I used to really enjoy chickpea curry however I cannot tolerate this due to chickpeas being high FODMAP in larger quantities. I decided to use tofu and chickpeas in this recipe. The tofu helps bulk it out to reduce the overall FODMAP content making it low FODMAP.
Makes 5 portions. If you want a larger portion, decrease the amount of chickpeas you use in the recipe.
Ingredients:
- 200g drained and rinsed canned chickpeas
- 100g spinach
- 450g firm tofu
- 1/2 tablespoon garlic infused oil
- 1/2 cup green part of spring onion
- 2 tablespoon ginger paste
- 1 chilli pepper
- 1/4 teaspoon asafoetida
- 1 can plum tomatoes
- 3 teaspoons dried fenugreek leaves
- 1 teaspoon turmeric
- 200mls water
- 1 teaspoon garam masala
Method:
- Heat oil in a heavy based pan.
- Add the spring onion. Saute for 2 minutes.

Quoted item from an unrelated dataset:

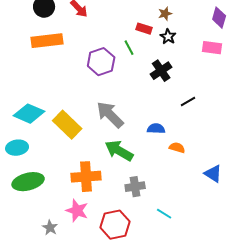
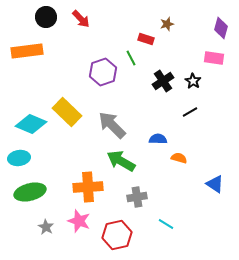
black star: (168, 37) -> (193, 81), moved
orange rectangle: (47, 41) -> (27, 51), moved
yellow rectangle: (67, 125) -> (67, 112), moved
gray star: (50, 228) -> (46, 227), moved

- Add the asafoetida, ginger and chillis. Stir for a few seconds.
- Add the tomatoes and stir in. Cook for a few minutes.
- Add the tofu, chickpeas and spinach. Stir well.
- Add the turmeric.
- Add 200mls water and bring to a boil.
- Simmer for a further 20 minutes or until you achieve a thick sauce.
- Finally add the garam masala and fenugreek leaves.